Repeat only the stretch of lines below that runs from the line with "irmãos e transformação" through the line with "28 december 2014 om 22:25", unaltered.

──────

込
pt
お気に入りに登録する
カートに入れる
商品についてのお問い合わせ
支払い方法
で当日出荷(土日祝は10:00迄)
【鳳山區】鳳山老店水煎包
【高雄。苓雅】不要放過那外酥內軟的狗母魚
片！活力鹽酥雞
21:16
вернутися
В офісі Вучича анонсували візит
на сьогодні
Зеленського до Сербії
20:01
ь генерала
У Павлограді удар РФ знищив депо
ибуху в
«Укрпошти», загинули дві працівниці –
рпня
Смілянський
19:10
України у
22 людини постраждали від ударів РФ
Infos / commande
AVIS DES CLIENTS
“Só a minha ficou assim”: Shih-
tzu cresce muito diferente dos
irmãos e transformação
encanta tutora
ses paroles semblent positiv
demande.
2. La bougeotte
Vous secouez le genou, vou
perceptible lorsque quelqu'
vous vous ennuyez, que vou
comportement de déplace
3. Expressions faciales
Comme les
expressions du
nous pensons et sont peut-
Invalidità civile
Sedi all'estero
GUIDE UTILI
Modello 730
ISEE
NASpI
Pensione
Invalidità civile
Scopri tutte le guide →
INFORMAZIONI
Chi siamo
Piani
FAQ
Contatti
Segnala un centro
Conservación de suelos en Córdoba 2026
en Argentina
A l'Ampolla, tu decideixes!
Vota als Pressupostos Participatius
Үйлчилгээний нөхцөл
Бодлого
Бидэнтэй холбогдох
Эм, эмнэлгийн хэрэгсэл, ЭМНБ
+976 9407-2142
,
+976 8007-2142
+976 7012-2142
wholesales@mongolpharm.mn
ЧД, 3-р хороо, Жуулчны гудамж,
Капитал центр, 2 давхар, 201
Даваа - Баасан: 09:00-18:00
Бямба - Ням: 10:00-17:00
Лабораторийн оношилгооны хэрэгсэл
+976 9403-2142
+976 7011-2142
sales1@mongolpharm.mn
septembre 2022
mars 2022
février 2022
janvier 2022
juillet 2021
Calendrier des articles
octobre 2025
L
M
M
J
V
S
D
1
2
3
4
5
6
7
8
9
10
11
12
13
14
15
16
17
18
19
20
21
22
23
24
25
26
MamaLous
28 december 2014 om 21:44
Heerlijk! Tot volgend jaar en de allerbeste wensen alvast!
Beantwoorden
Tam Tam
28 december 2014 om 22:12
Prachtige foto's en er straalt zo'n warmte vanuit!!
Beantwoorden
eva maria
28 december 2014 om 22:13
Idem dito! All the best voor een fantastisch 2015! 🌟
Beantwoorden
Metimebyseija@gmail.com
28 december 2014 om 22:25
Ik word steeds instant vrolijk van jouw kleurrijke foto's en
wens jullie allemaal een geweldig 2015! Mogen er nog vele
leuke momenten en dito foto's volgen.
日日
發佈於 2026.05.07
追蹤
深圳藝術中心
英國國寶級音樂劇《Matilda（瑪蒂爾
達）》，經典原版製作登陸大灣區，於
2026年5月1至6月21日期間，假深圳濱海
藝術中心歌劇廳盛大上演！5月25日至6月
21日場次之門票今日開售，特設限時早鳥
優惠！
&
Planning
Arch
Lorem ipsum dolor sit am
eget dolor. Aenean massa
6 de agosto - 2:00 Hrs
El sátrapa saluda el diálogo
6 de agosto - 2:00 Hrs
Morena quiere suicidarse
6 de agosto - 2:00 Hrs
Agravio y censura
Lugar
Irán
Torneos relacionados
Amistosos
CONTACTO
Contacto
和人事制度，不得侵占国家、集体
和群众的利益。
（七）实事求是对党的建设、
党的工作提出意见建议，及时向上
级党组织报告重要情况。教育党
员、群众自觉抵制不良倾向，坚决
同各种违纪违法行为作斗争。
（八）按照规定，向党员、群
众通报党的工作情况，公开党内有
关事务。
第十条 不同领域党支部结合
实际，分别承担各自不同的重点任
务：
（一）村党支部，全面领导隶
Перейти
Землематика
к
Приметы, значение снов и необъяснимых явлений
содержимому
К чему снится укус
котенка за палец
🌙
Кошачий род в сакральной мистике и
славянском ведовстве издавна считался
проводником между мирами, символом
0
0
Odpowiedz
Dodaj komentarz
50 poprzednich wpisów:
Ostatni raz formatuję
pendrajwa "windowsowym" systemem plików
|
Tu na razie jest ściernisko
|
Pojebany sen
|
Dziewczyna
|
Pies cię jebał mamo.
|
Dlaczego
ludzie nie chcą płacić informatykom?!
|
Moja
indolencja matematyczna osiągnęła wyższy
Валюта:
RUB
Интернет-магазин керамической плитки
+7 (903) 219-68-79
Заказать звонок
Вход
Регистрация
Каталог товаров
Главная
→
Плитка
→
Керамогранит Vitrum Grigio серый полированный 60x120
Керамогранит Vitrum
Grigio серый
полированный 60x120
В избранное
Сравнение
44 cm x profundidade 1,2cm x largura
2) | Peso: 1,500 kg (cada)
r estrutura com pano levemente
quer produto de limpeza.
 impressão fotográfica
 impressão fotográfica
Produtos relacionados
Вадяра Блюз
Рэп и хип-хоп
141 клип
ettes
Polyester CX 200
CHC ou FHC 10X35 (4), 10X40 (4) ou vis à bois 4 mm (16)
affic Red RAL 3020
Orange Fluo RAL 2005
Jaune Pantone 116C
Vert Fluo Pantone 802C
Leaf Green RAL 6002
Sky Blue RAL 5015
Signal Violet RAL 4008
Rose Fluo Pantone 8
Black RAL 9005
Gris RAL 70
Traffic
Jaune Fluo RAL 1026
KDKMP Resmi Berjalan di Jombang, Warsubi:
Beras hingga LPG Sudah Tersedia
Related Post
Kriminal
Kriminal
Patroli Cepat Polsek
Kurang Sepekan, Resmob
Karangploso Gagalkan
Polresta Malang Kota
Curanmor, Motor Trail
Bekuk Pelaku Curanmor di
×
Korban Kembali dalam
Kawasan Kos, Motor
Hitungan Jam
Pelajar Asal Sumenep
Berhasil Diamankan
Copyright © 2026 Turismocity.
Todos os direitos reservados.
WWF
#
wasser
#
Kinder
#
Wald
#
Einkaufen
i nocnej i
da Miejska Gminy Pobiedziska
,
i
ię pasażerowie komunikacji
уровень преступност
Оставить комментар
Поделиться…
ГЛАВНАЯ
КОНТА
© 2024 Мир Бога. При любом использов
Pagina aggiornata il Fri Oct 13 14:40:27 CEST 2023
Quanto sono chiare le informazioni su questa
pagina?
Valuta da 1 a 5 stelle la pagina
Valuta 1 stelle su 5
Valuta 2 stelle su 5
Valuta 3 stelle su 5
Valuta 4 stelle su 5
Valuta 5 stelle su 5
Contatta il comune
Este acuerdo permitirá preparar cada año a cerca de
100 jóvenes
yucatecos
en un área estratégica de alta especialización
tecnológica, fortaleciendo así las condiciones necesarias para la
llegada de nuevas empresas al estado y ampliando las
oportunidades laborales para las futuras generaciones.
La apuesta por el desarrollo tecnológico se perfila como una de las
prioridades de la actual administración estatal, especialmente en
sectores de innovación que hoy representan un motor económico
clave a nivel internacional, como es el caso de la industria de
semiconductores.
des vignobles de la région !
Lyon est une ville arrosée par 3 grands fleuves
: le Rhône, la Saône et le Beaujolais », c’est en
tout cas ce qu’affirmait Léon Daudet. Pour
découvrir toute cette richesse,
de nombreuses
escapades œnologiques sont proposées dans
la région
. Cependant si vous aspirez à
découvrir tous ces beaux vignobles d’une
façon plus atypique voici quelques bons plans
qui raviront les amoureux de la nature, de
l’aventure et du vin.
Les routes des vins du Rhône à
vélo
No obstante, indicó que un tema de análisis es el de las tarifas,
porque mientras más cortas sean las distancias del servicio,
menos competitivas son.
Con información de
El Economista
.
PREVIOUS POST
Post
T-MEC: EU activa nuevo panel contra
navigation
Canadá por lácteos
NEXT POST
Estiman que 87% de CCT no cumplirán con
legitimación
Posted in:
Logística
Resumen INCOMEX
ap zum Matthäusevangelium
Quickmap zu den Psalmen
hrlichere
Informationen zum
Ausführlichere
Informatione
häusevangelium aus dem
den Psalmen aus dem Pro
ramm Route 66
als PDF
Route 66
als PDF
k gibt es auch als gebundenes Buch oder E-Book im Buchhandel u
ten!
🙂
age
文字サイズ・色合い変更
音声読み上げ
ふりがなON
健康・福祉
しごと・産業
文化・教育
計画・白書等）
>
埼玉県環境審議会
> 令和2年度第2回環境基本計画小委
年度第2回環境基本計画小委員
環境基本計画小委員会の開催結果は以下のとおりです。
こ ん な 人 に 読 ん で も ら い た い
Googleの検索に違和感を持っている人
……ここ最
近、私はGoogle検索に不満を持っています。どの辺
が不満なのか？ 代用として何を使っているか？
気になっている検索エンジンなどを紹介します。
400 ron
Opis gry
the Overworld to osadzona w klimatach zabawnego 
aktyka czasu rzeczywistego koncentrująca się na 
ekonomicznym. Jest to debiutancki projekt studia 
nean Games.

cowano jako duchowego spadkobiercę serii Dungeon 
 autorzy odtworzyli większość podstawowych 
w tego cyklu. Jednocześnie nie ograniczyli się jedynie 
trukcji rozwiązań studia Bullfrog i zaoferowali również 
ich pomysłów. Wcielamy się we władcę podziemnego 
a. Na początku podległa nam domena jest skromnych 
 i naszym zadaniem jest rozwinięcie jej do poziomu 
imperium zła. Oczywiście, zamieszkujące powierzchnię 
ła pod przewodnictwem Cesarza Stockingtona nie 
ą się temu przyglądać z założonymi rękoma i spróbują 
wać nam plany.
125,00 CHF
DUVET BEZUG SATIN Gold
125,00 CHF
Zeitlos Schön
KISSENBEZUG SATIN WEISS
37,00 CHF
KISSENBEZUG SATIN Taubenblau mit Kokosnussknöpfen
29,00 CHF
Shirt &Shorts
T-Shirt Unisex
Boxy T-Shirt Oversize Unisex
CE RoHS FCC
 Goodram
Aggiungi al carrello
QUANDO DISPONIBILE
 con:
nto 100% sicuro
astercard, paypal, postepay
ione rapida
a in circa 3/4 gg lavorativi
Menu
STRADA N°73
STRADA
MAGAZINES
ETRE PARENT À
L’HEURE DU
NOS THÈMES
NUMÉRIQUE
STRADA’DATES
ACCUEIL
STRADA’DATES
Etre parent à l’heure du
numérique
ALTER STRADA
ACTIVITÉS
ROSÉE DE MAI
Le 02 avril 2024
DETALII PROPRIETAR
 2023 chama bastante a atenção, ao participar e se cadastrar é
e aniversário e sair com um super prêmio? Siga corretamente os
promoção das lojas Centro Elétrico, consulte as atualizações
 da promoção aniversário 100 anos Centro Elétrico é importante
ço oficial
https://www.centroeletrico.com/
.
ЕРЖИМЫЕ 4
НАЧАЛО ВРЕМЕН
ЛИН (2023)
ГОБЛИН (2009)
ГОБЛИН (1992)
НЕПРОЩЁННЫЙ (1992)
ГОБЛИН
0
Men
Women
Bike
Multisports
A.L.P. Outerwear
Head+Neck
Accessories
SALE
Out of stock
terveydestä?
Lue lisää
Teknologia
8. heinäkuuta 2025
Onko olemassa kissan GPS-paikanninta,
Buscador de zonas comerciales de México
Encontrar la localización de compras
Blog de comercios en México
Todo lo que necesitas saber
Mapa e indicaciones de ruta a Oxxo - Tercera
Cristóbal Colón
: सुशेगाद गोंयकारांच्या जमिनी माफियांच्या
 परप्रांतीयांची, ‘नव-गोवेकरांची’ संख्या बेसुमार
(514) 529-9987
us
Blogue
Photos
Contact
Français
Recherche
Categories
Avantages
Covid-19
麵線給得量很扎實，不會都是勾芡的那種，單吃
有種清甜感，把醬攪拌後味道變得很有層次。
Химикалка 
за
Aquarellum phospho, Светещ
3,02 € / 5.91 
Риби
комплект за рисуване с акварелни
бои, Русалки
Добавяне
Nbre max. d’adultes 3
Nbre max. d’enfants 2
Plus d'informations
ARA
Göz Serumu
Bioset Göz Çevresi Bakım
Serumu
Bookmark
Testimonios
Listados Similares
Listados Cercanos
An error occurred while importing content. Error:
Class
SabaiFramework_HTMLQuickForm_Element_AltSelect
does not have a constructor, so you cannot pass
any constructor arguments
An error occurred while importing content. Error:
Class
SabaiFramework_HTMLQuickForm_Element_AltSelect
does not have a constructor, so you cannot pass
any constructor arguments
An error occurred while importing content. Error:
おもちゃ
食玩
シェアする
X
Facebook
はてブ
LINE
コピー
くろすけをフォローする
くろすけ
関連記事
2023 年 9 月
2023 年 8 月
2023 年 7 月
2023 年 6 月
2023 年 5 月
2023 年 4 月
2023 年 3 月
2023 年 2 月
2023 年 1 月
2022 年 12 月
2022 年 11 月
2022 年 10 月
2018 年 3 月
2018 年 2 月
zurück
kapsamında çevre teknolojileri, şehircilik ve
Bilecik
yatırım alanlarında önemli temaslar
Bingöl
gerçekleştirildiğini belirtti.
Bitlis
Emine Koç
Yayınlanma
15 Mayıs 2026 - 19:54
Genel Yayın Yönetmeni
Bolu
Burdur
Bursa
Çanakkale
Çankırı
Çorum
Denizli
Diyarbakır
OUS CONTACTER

──────

● Answer for the task:
irmãos e transformação
encanta tutora
ses paroles semblent positiv
demande.
2. La bougeotte
Vous secouez le genou, vou
perceptible lorsque quelqu'
vous vous ennuyez, que vou
comportement de déplace
3. Expressions faciales
Comme les
expressions du
nous pensons et sont peut-
Invalidità civile
Sedi all'estero
GUIDE UTILI
Modello 730
ISEE
NASpI
Pensione
Invalidità civile
Scopri tutte le guide →
INFORMAZIONI
Chi siamo
Piani
FAQ
Contatti
Segnala un centro
Conservación de suelos en Córdoba 2026
en Argentina
A l'Ampolla, tu decideixes!
Vota als Pressupostos Participatius
Үйлчилгээний нөхцөл
Бодлого
Бидэнтэй холбогдох
Эм, эмнэлгийн хэрэгсэл, ЭМНБ
+976 9407-2142
,
+976 8007-2142
+976 7012-2142
wholesales@mongolpharm.mn
ЧД, 3-р хороо, Жуулчны гудамж,
Капитал центр, 2 давхар, 201
Даваа - Баасан: 09:00-18:00
Бямба - Ням: 10:00-17:00
Лабораторийн оношилгооны хэрэгсэл
+976 9403-2142
+976 7011-2142
sales1@mongolpharm.mn
septembre 2022
mars 2022
février 2022
janvier 2022
juillet 2021
Calendrier des articles
octobre 2025
L
M
M
J
V
S
D
1
2
3
4
5
6
7
8
9
10
11
12
13
14
15
16
17
18
19
20
21
22
23
24
25
26
MamaLous
28 december 2014 om 21:44
Heerlijk! Tot volgend jaar en de allerbeste wensen alvast!
Beantwoorden
Tam Tam
28 december 2014 om 22:12
Prachtige foto's en er straalt zo'n warmte vanuit!!
Beantwoorden
eva maria
28 december 2014 om 22:13
Idem dito! All the best voor een fantastisch 2015! 🌟
Beantwoorden
Metimebyseija@gmail.com
28 december 2014 om 22:25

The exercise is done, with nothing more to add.